The Top Ten Project #7: No Country For Old Men
Over the next few weeks I'm going to be counting down my ten favourite films from the last decade. The only way to make a list like this is to be completely subjective. I will look at the films that most influenced my own taste. Without further ado... Number 7: No Country For Old Men.
7: NO COUNTRY FOR OLD MEN (Dir: Coen Brothers, 2007)
I've been teetering for ages in trying to work out which recent Coen Brothers film to put in my top ten. As far as I am concerned their last three films have each been brilliant and perfect in their own right. A Serious Man was a strong contender for this spot (I am keeping myself to a one film/one filmmaker rule in this list. You will notice I begin to have trouble with this rule as I get into the top five) but I need a bit more time for rewatching and processing. I have a definite feeling that A Serious Man may be the best film the Coens have ever made but I have chosen No Country For Old Men for another reason. It reminded me that the Coens are masterful filmmakers and boy did I need that reminder.
In 2007 I lumped the Coens in with a group of filmmakers that had their best work behind them. Their recent run of films (starting after The Big Lebowksi which is one of my favourite films of all time) had culminated with The Ladykillers, a painful, derivative and unfunny film. The Coens had lost it completely. Not one thing in The Ladykillers signalled to me that they knew how to make a good film anymore. I had written them off and settled myself in to watch them play out the last 10 or 20 years of their career with a string of bland films. I was wrong. I don't know what happened to signal the change in the Coen's creative process but suddenly No Country For Old Men appeared and it was amazing. It signposted a new stage in their artistic evolution. It was mature, skilful, contemplative with a depth of theme that we hadn't seen from the brothers before. It also was unmistakeably still a smart-ass Coen brothers film. From the jet-black humour to the crisp ear for dialogue it was defiantly a Coen film.

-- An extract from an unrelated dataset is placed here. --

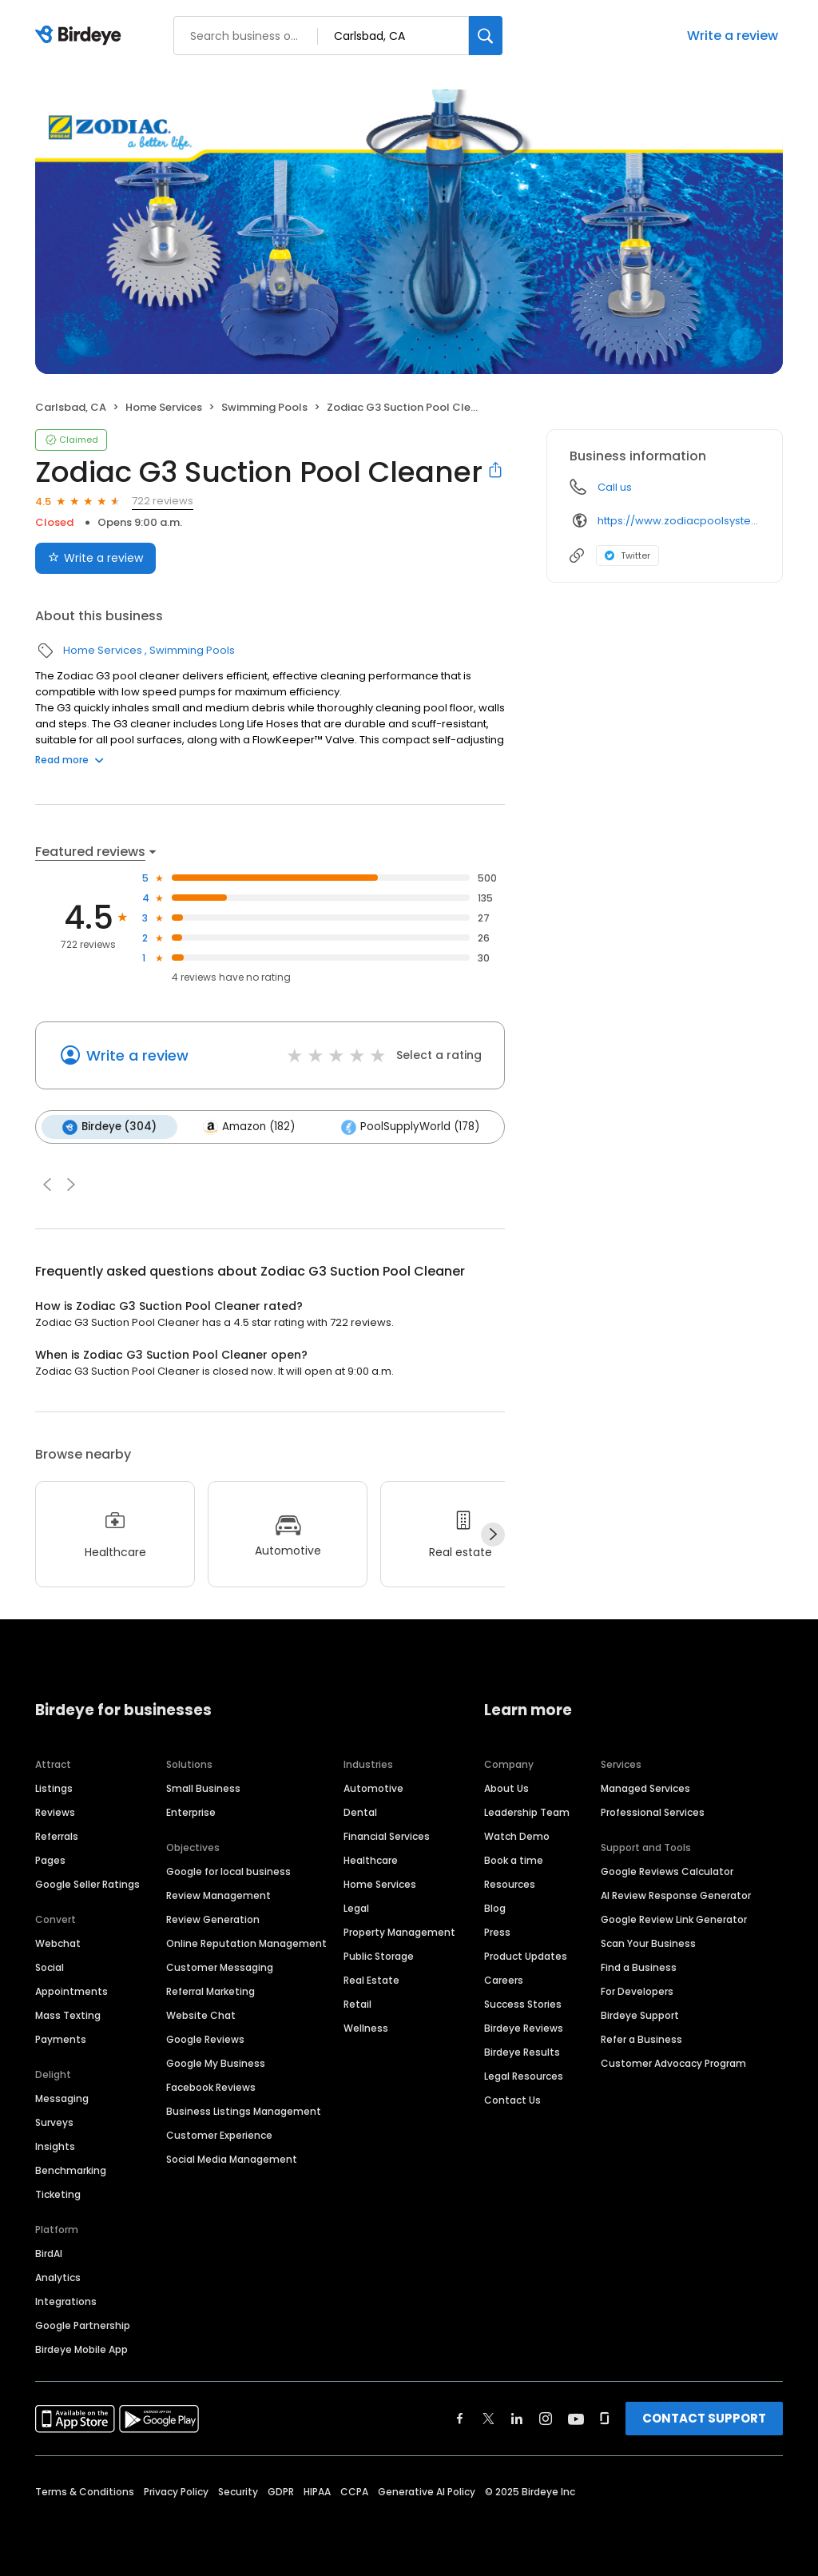 This screenshot has width=818, height=2576. I want to click on [button], so click(47, 1184).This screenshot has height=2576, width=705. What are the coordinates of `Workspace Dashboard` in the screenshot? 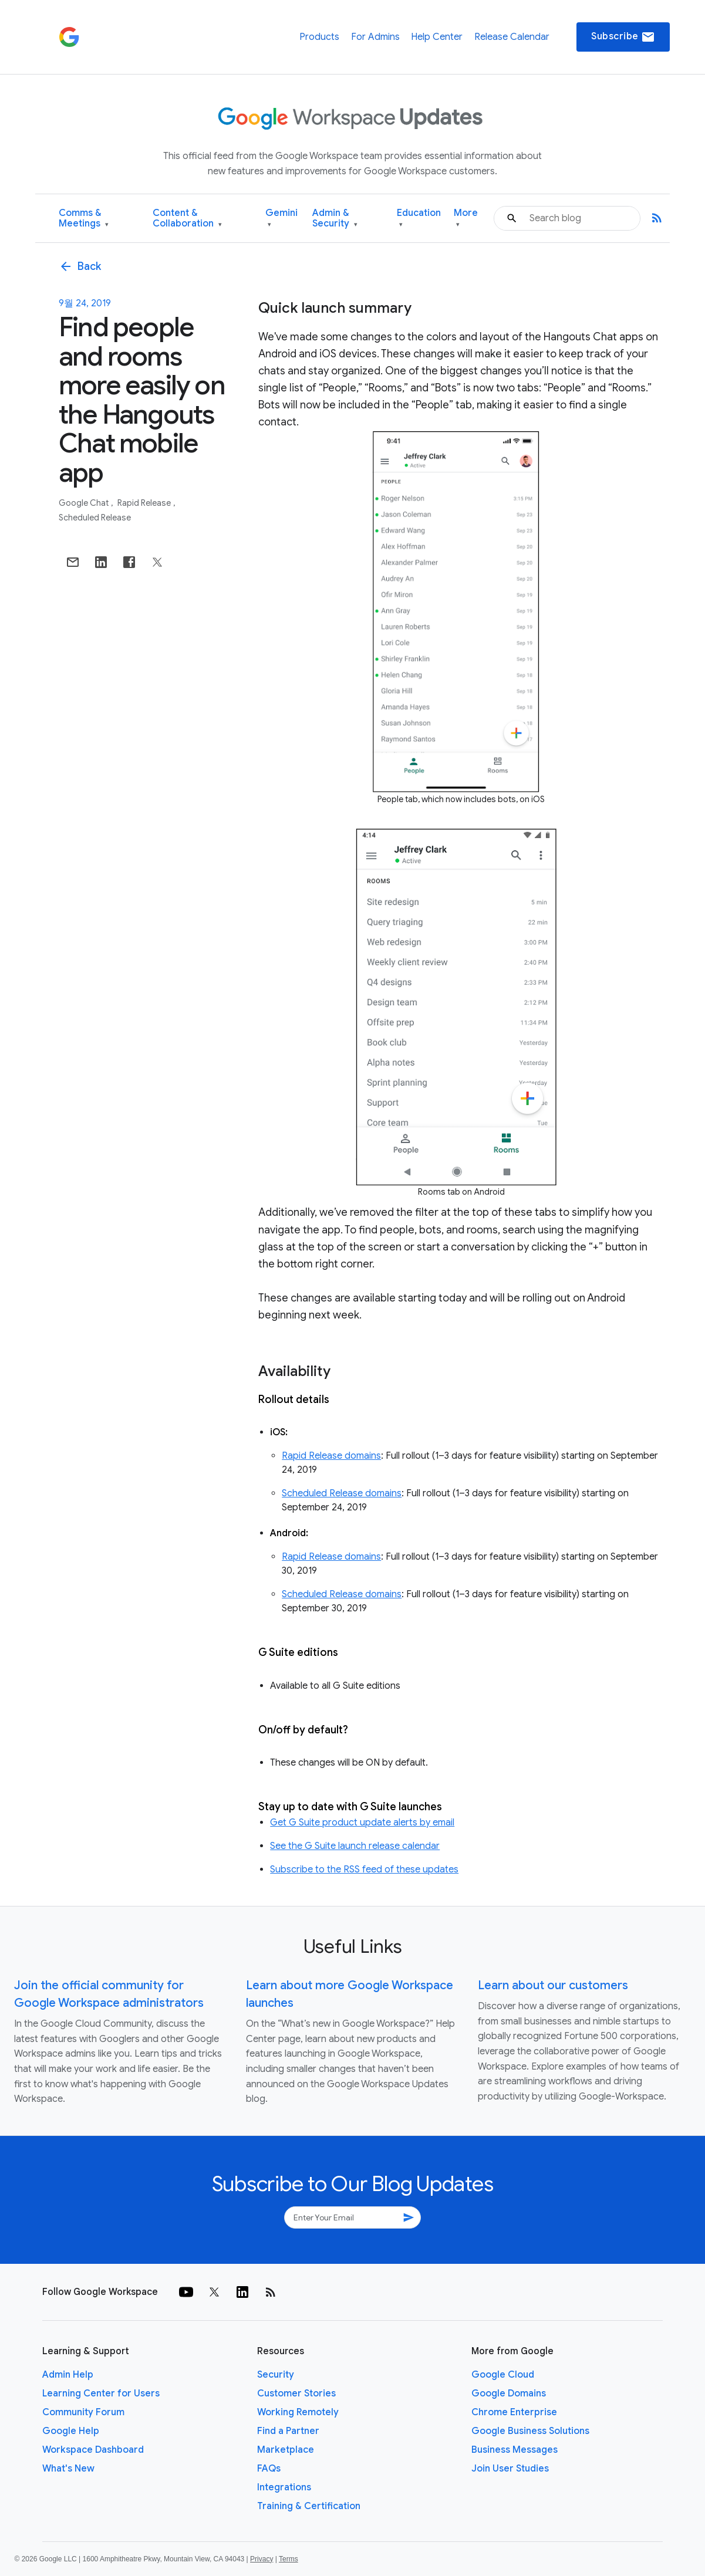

No Country For Old Men also contains one of the most fascinating and experimental endings I have ever seen from the Coens. It seems to wilfully defy audience expectation. The authorial trace of the brothers was so strong for me I could almost see them smirking at the level of audience dissatisfaction as the film cuts away from its climax denying the viewer clear narrative satisfaction, only to have an old man calmly recount a dream. This is incredibly ballsy stuff and I love it. It also strongly reminds me of their ending for Raising Arizona (in several ways, watch them back to back and you will know what I mean).
The Coens continued this trend of experimenting with their endings over their next two films also. Burn After Reading reveals itself to be a shaggy dog story of the highest order and literally has two characters at the end discuss the pointlessness of the whole story we have seen. A Serious Man has a jarringly sharp and seemingly unresolved ending that asks the viewer to work out what it meant. All three films are really interesting formal experiments from a pair of filmmakers who have reached a point in their creative evolution where they are comfortable with trying things that they know can and will frustrate segments of their audience.
No Country For Old Men also is simply a masterwork in suspense filmmaking. Several set-pieces in the film ratchet up tension to such a profound level that I often point people towards these sequences as a masterclass in constructing suspense. The sound design, cinematography and editing are all so perfectly realised that this film is simply a joy to behold.
I view the Coen's last three films as a thematic trilogy. They all share a similar misanthropic tone that is only new in the Coen's oeuvre in that it is a much more mature type of misanthropy. There is a smirky nihilism at work in these films. The brothers are growing up and it seems they aren't coming to many positive conclusions about the nature of man. This is where A Serious Man may reveal itself to be them coming out the other side of this spiritual funk but I'm not so sure yet. I do know that the Coens are a creative force to watch closely at the moment.
No Country For Old Men is without a doubt one of the best films of the decade. It marked a return to form for some of my favourite filmmakers and perfectly translated one of the most fatalistic authors working today to the screen with a comic sensibility that is sublime.